### ENTRIES SHOWN
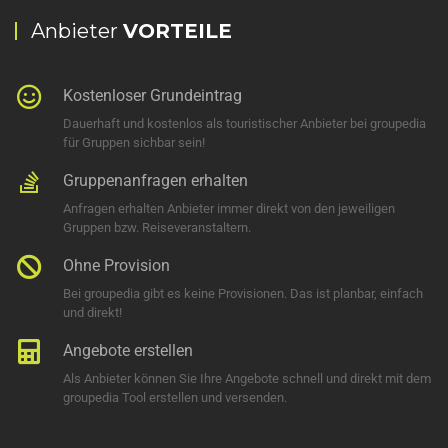
Anbieter
VORTEILE
Kostenloser Grundeintrag
Dauerhaft und kostenlos als touristischer Anbieter bei groupedia
für Gruppen sichbar sein!
Gruppenanfragen erhalten
Anfragen erhalten Anbieter immer direkt von den jeweiligen
Gruppen bzw. Reiseveranstaltern.
Ohne Provision
Bei groupedia gibt es keine Provisionen. Das ist planbar, einfach
und direkt!
Angebote erstellen
Als Anbieter können Sie Ihre Angebote schnell und direkt mit dem
groupedia Tool erstellen und versenden.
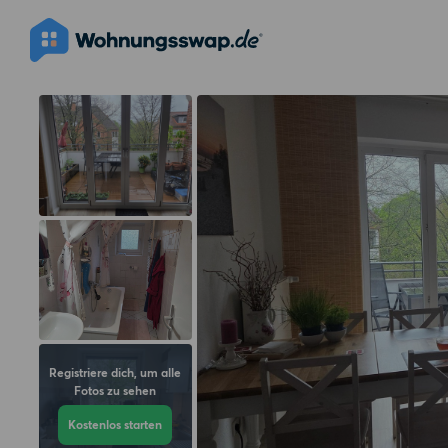
Registriere dich, um alle
Fotos zu sehen
Kostenlos starten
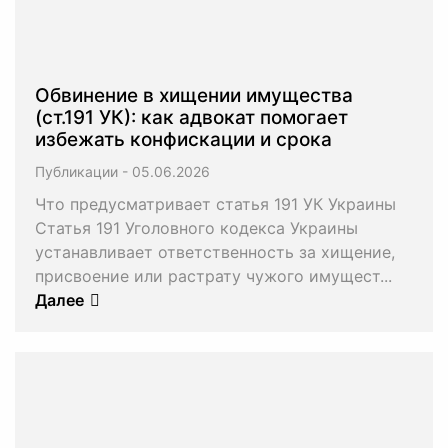
Обвинение в хищении имущества
(ст.191 УК): как адвокат помогает
избежать конфискации и срока
Публикации
-
Что предусматривает статья 191 УК Украины
Статья 191 Уголовного кодекса Украины
устанавливает ответственность за хищение,
присвоение или растрату чужого имущест...
Далее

### EXERCISE
Nothing but a number is wanted here: please count the lines in the entries above that include the word "erstellen".

### SOLUTION BELOW
2